Minutes later, Ulibarri greets other new faces: poor members of his own neighborhood. "We've got to get you into language classes so you will be ready for job training," he tells Janette Flores, an unemployed woman living just doors away.

"Thank you, Reverend," Ms. Flores says. "With all the attention being paid to hurricane victims, we've been wondering when anyone might get around to helping us, too."

The two visits illustrate the cross-currents swirling around the issue of poverty. The devastating Gulf hurricanes whipped up an immediate outpouring of American generosity -- some $1.7 billion so far for the storms' victims. They also laid bare the United States' longstanding and growing population (now 37 million people) that subsists below poverty level.

Now, in moving to help the former, Congress finds itself in a budget scramble that is likely to trim the very programs that are crucial to the latter.

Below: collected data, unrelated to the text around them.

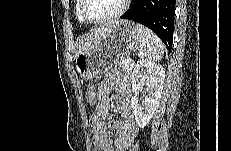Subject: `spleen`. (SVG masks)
Listing matches in <instances>:
<instances>
[{"label": "spleen", "mask_w": 231, "mask_h": 151, "mask_svg": "<svg viewBox=\"0 0 231 151\" xmlns=\"http://www.w3.org/2000/svg\"><path fill=\"white\" fill-rule=\"evenodd\" d=\"M136 31L140 43V59L147 62L160 60L164 54V46L158 36L141 24H136Z\"/></svg>", "instance_id": "obj_1"}]
</instances>
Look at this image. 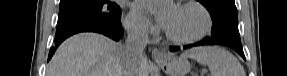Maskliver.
Instances as JSON below:
<instances>
[{
    "label": "liver",
    "instance_id": "obj_1",
    "mask_svg": "<svg viewBox=\"0 0 287 76\" xmlns=\"http://www.w3.org/2000/svg\"><path fill=\"white\" fill-rule=\"evenodd\" d=\"M151 69L146 59L138 76H148ZM47 76H123L122 45L97 33L73 35L56 50Z\"/></svg>",
    "mask_w": 287,
    "mask_h": 76
}]
</instances>
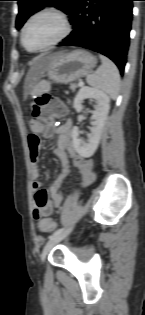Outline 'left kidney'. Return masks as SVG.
Instances as JSON below:
<instances>
[{"label":"left kidney","mask_w":145,"mask_h":315,"mask_svg":"<svg viewBox=\"0 0 145 315\" xmlns=\"http://www.w3.org/2000/svg\"><path fill=\"white\" fill-rule=\"evenodd\" d=\"M87 98L94 99L97 102L94 111H92V119L94 122L92 123L91 134L89 136L88 143H84L79 138L78 127L75 126L72 129L73 146L76 152L84 158L91 157L96 151L110 108V99L104 92L85 86L79 90L74 99L73 107L75 108L76 112H81L82 102Z\"/></svg>","instance_id":"5707ae66"}]
</instances>
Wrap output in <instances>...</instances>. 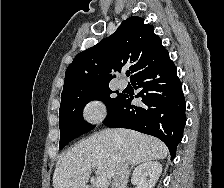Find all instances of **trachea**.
Instances as JSON below:
<instances>
[{"label": "trachea", "instance_id": "1", "mask_svg": "<svg viewBox=\"0 0 224 188\" xmlns=\"http://www.w3.org/2000/svg\"><path fill=\"white\" fill-rule=\"evenodd\" d=\"M126 75L129 76L130 75V72H126Z\"/></svg>", "mask_w": 224, "mask_h": 188}]
</instances>
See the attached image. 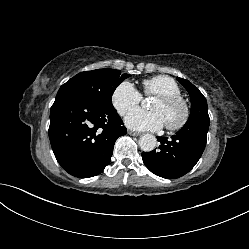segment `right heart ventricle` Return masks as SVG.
Listing matches in <instances>:
<instances>
[{
	"label": "right heart ventricle",
	"instance_id": "obj_1",
	"mask_svg": "<svg viewBox=\"0 0 249 249\" xmlns=\"http://www.w3.org/2000/svg\"><path fill=\"white\" fill-rule=\"evenodd\" d=\"M142 88L146 96L181 95L178 83L166 75H158L143 80Z\"/></svg>",
	"mask_w": 249,
	"mask_h": 249
}]
</instances>
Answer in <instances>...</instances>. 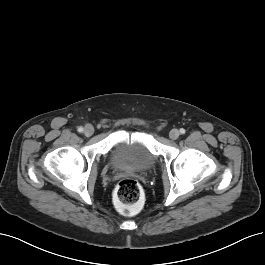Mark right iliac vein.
<instances>
[{"label":"right iliac vein","instance_id":"right-iliac-vein-1","mask_svg":"<svg viewBox=\"0 0 265 265\" xmlns=\"http://www.w3.org/2000/svg\"><path fill=\"white\" fill-rule=\"evenodd\" d=\"M94 133V128L92 125L88 124L84 128V134L86 136H91Z\"/></svg>","mask_w":265,"mask_h":265}]
</instances>
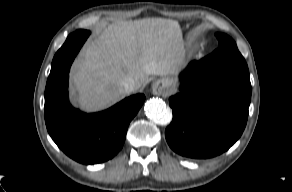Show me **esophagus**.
<instances>
[{"label": "esophagus", "instance_id": "1", "mask_svg": "<svg viewBox=\"0 0 292 192\" xmlns=\"http://www.w3.org/2000/svg\"><path fill=\"white\" fill-rule=\"evenodd\" d=\"M166 87V81L164 80H156L152 84V92L154 95H161Z\"/></svg>", "mask_w": 292, "mask_h": 192}]
</instances>
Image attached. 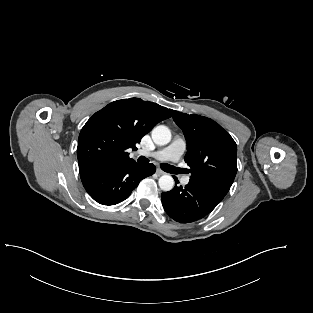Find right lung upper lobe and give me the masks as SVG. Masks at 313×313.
<instances>
[{
	"instance_id": "cb5924a9",
	"label": "right lung upper lobe",
	"mask_w": 313,
	"mask_h": 313,
	"mask_svg": "<svg viewBox=\"0 0 313 313\" xmlns=\"http://www.w3.org/2000/svg\"><path fill=\"white\" fill-rule=\"evenodd\" d=\"M172 112V111H171ZM170 111L140 98L114 101L96 112L83 126L77 147L79 172L135 164L128 149H136L141 138Z\"/></svg>"
}]
</instances>
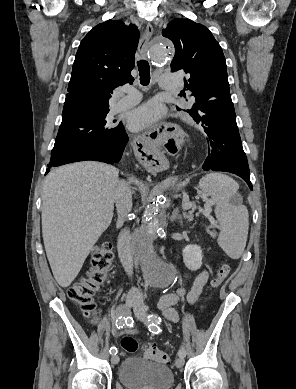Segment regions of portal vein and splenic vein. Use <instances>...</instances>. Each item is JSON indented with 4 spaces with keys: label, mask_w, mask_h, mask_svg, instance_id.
<instances>
[{
    "label": "portal vein and splenic vein",
    "mask_w": 296,
    "mask_h": 389,
    "mask_svg": "<svg viewBox=\"0 0 296 389\" xmlns=\"http://www.w3.org/2000/svg\"><path fill=\"white\" fill-rule=\"evenodd\" d=\"M191 208H193V204L191 203V202H189V200H187L183 205H182V209L183 210H188V209H191ZM203 214L205 215V216H209V214H210V209H205L204 211H203Z\"/></svg>",
    "instance_id": "obj_1"
}]
</instances>
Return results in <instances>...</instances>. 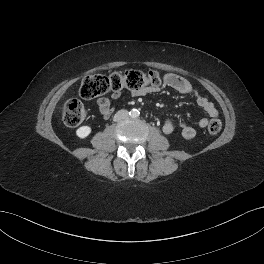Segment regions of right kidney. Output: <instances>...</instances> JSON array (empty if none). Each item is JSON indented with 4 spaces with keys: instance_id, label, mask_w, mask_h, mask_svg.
I'll return each mask as SVG.
<instances>
[{
    "instance_id": "1",
    "label": "right kidney",
    "mask_w": 264,
    "mask_h": 264,
    "mask_svg": "<svg viewBox=\"0 0 264 264\" xmlns=\"http://www.w3.org/2000/svg\"><path fill=\"white\" fill-rule=\"evenodd\" d=\"M91 127L89 126H82L80 128H78L76 130V135L81 138V139H84L86 138L90 133H91Z\"/></svg>"
}]
</instances>
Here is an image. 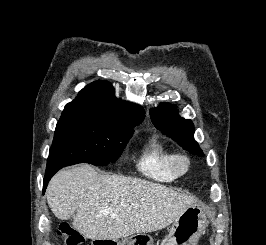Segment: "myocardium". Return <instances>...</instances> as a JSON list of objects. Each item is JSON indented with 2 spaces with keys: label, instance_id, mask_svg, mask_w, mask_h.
Wrapping results in <instances>:
<instances>
[{
  "label": "myocardium",
  "instance_id": "myocardium-1",
  "mask_svg": "<svg viewBox=\"0 0 266 245\" xmlns=\"http://www.w3.org/2000/svg\"><path fill=\"white\" fill-rule=\"evenodd\" d=\"M173 169L178 176L187 175L192 168V158L184 151H177L173 154Z\"/></svg>",
  "mask_w": 266,
  "mask_h": 245
}]
</instances>
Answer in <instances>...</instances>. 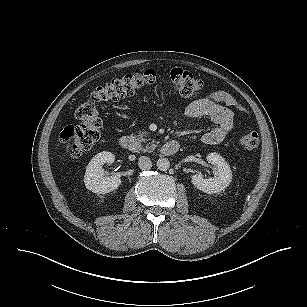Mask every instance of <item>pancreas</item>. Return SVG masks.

Thus, what many hoped would become a golden opportunity to address long-term poverty now hangs in the balance, say policy analysts, social historians, and those who study the working poor.

"In many ways, it has taken a natural disaster combined with a social disaster for many Americans to see something in their own country which they didn't already see ... namely widespread, grinding poverty," says Doug Hicks, a board member of the Virginia Poverty Law Center. "Now the question is how much momentum will accompany the public outcry ... and in what form for how long?"

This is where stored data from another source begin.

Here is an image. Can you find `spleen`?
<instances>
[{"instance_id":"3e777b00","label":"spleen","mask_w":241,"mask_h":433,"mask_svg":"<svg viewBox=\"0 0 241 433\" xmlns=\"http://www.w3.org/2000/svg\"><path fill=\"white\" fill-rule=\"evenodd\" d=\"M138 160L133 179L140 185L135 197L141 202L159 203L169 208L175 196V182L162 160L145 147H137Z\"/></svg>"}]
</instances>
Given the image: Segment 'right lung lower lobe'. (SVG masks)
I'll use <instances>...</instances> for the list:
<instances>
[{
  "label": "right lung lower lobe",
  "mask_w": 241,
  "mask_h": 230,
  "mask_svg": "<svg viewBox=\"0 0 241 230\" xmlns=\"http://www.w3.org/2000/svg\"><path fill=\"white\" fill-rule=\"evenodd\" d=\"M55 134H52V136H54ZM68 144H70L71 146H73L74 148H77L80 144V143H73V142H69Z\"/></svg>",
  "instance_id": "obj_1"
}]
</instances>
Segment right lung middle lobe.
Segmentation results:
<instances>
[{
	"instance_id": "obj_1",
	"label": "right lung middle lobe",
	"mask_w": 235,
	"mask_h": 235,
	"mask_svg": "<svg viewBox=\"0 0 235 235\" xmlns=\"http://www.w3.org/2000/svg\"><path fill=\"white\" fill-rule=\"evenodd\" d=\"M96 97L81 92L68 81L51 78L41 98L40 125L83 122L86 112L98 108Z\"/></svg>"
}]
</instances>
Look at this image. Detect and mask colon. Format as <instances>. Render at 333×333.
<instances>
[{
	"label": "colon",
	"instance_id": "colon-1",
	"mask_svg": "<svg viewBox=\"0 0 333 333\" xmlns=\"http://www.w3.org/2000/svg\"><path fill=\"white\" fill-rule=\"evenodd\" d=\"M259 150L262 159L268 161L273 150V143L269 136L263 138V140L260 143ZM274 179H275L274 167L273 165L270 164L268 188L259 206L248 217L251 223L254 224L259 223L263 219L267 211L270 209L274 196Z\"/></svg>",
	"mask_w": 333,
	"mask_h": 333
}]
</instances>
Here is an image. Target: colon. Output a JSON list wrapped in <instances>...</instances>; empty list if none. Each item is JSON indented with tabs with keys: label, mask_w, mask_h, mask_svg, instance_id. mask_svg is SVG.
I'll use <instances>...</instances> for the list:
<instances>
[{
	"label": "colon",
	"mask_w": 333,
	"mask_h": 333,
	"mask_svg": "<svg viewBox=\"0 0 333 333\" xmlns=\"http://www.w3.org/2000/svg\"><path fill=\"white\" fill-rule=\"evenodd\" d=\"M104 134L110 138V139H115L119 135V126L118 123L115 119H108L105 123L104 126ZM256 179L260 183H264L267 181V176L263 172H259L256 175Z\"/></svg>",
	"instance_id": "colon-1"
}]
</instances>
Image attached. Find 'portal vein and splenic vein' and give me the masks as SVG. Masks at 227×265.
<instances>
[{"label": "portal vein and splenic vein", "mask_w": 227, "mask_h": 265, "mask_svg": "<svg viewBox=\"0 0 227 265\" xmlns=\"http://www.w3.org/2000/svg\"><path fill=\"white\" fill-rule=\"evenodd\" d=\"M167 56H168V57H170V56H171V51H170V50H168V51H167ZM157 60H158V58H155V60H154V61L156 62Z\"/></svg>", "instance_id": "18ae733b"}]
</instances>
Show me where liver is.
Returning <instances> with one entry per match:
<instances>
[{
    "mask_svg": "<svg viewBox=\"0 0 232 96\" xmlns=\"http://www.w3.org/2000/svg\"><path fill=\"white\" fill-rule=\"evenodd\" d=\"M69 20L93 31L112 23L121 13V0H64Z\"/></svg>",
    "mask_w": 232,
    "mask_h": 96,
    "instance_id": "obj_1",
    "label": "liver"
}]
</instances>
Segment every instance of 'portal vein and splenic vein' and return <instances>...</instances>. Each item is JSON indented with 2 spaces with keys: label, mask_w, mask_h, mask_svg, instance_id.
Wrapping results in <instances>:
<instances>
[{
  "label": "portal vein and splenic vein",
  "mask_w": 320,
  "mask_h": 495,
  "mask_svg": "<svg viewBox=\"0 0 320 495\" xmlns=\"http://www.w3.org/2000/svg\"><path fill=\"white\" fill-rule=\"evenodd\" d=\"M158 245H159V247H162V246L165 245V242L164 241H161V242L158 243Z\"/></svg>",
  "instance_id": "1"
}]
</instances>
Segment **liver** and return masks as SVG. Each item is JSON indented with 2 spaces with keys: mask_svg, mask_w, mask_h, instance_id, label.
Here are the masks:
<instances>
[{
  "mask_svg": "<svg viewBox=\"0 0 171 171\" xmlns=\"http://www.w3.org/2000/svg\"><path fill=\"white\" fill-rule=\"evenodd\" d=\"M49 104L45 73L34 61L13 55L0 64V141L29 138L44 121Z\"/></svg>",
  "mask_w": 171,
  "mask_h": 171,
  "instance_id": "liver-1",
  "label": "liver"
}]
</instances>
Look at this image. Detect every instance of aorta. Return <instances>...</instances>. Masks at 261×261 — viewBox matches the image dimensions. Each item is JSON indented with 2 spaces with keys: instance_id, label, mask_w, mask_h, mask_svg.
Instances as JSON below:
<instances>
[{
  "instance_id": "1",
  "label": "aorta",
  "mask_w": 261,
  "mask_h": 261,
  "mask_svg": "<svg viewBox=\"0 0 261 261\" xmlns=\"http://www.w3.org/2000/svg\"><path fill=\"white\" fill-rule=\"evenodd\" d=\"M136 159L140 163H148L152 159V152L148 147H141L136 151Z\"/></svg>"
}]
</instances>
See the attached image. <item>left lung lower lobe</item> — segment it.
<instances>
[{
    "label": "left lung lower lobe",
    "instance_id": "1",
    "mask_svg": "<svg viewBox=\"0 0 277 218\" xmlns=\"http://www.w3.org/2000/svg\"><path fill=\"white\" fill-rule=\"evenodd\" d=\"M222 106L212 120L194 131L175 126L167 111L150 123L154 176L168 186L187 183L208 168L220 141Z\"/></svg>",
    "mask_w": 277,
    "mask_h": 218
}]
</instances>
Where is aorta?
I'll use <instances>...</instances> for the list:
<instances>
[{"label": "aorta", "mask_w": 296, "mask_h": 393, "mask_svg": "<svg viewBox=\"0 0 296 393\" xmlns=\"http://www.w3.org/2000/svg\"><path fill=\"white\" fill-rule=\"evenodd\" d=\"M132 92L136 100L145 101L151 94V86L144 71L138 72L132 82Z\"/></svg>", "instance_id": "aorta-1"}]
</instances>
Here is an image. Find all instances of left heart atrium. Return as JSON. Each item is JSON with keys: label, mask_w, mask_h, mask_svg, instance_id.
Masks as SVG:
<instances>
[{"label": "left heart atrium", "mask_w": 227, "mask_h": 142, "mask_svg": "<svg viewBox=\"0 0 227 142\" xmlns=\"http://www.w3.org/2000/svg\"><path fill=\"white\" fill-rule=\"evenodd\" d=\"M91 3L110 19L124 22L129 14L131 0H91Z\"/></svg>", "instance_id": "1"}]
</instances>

At the local level, the lesson has become clear -- as church groups such as Ulibarri's are learning.

"We saw that by looking to take in evacuees, that they needed more than just short-term support but a way to get reestablished in life and regain normalcy," says Ulibarri. "As we did that, we began to realize we need to completely reevaluate ... how we deal with the poverty that is in our own neighborhoods."

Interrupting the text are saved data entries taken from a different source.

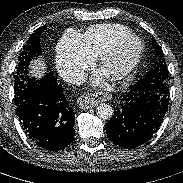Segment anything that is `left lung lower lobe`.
<instances>
[{"instance_id": "left-lung-lower-lobe-1", "label": "left lung lower lobe", "mask_w": 183, "mask_h": 183, "mask_svg": "<svg viewBox=\"0 0 183 183\" xmlns=\"http://www.w3.org/2000/svg\"><path fill=\"white\" fill-rule=\"evenodd\" d=\"M168 101V94L130 86L120 95L119 105L106 125L108 138L124 149L146 143L161 126Z\"/></svg>"}]
</instances>
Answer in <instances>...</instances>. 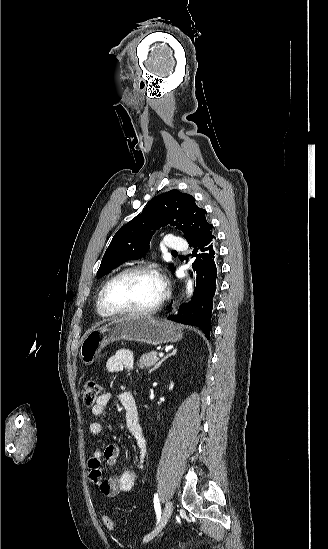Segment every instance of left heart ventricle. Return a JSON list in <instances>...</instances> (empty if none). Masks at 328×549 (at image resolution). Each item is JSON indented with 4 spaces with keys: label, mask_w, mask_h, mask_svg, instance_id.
I'll list each match as a JSON object with an SVG mask.
<instances>
[{
    "label": "left heart ventricle",
    "mask_w": 328,
    "mask_h": 549,
    "mask_svg": "<svg viewBox=\"0 0 328 549\" xmlns=\"http://www.w3.org/2000/svg\"><path fill=\"white\" fill-rule=\"evenodd\" d=\"M163 291L161 279L147 271H133L114 282L107 292L115 310L143 309L158 300Z\"/></svg>",
    "instance_id": "left-heart-ventricle-1"
}]
</instances>
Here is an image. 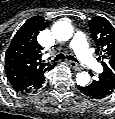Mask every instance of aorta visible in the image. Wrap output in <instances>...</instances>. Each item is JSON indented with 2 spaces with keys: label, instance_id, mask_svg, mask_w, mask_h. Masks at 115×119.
I'll list each match as a JSON object with an SVG mask.
<instances>
[{
  "label": "aorta",
  "instance_id": "obj_1",
  "mask_svg": "<svg viewBox=\"0 0 115 119\" xmlns=\"http://www.w3.org/2000/svg\"><path fill=\"white\" fill-rule=\"evenodd\" d=\"M53 35L59 41H67L73 36V27L68 22H57L52 28ZM76 81L79 86H85L90 82L87 72L77 73Z\"/></svg>",
  "mask_w": 115,
  "mask_h": 119
}]
</instances>
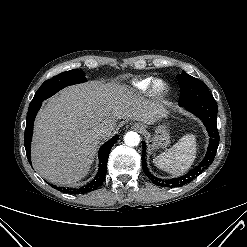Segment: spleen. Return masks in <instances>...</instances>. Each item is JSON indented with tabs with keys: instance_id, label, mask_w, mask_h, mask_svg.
<instances>
[{
	"instance_id": "obj_1",
	"label": "spleen",
	"mask_w": 247,
	"mask_h": 247,
	"mask_svg": "<svg viewBox=\"0 0 247 247\" xmlns=\"http://www.w3.org/2000/svg\"><path fill=\"white\" fill-rule=\"evenodd\" d=\"M196 153V138L193 134H187L167 151L155 157L153 163L159 169L179 175L191 167Z\"/></svg>"
}]
</instances>
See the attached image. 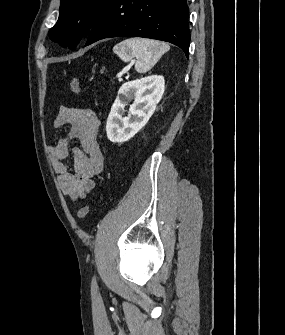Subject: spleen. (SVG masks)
I'll return each instance as SVG.
<instances>
[{"label": "spleen", "mask_w": 285, "mask_h": 335, "mask_svg": "<svg viewBox=\"0 0 285 335\" xmlns=\"http://www.w3.org/2000/svg\"><path fill=\"white\" fill-rule=\"evenodd\" d=\"M168 50H170L168 44L147 38H129L113 48L114 54H117L123 62H130L132 58H136L135 70L140 74L151 70Z\"/></svg>", "instance_id": "spleen-1"}]
</instances>
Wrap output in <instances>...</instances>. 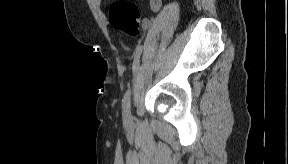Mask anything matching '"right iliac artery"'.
Wrapping results in <instances>:
<instances>
[{
	"label": "right iliac artery",
	"instance_id": "right-iliac-artery-1",
	"mask_svg": "<svg viewBox=\"0 0 288 164\" xmlns=\"http://www.w3.org/2000/svg\"><path fill=\"white\" fill-rule=\"evenodd\" d=\"M142 50H143V47L141 45L137 46L136 51H135L134 61H133V67H132L133 75H135L138 70ZM122 109H123L124 120L130 119V89H128L124 95V98L122 101Z\"/></svg>",
	"mask_w": 288,
	"mask_h": 164
}]
</instances>
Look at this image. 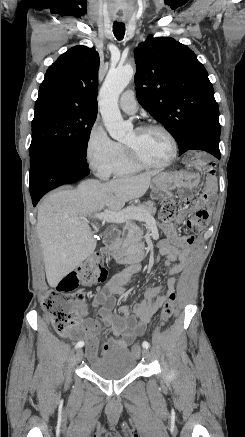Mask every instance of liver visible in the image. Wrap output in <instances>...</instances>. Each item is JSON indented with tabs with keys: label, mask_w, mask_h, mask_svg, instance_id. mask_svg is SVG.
Here are the masks:
<instances>
[{
	"label": "liver",
	"mask_w": 245,
	"mask_h": 437,
	"mask_svg": "<svg viewBox=\"0 0 245 437\" xmlns=\"http://www.w3.org/2000/svg\"><path fill=\"white\" fill-rule=\"evenodd\" d=\"M157 173L150 171L105 183L86 180L74 190L53 192L42 201L38 207L37 234L51 287H56L94 252L98 228L92 231L87 218L101 210L118 212L129 200L142 197Z\"/></svg>",
	"instance_id": "liver-1"
}]
</instances>
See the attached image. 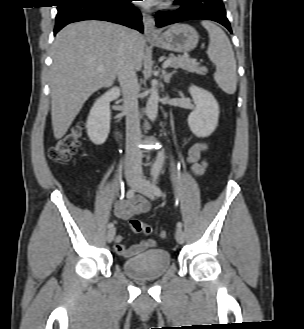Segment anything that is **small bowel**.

The latest statistics are sobering. After much progress in the booming 1990s -- including the dropping of 9 million from welfare rolls after welfare reform -- poverty has returned in force. Starting in 2001, the share of Americans in poverty has increased each year. In 2004 alone, their ranks grew by 1 million. In all, some 12.7 percent live below the poverty line: defined as $15,067 for a family of three.

President Bush called poor areas of the Gulf Coast the "legacy of segregation" and promised bold action to reduce poverty. But with federal deficits mounting, Mr. Bush has put few ideas on the table so far -- and many poverty analysts say the opportunity for a national dialogue is evaporating with astonishing speed.

"We were expecting that in the same way that 9/11 really shook a lot of fundamental attitudes of the American public, that this major event would as well ... but there as yet have been no fundamental shifts in attitudes toward poverty," says Carroll Doherty of the Pew Research Center for the People and the Press. A nationwide September poll by Pew concludes: "Americans broadly support the relief effort, but there is no evidence that basic attitudes on poverty and the government's role in addressing the issue have been altered by Katrina."

One obstacle: The cost of hurricane cleanup and reconstruction -- already at $62.3 billion -- is expected to top $200 billion. That price tag, combined with continued military involvement in Iraq, is ballooning federal deficits.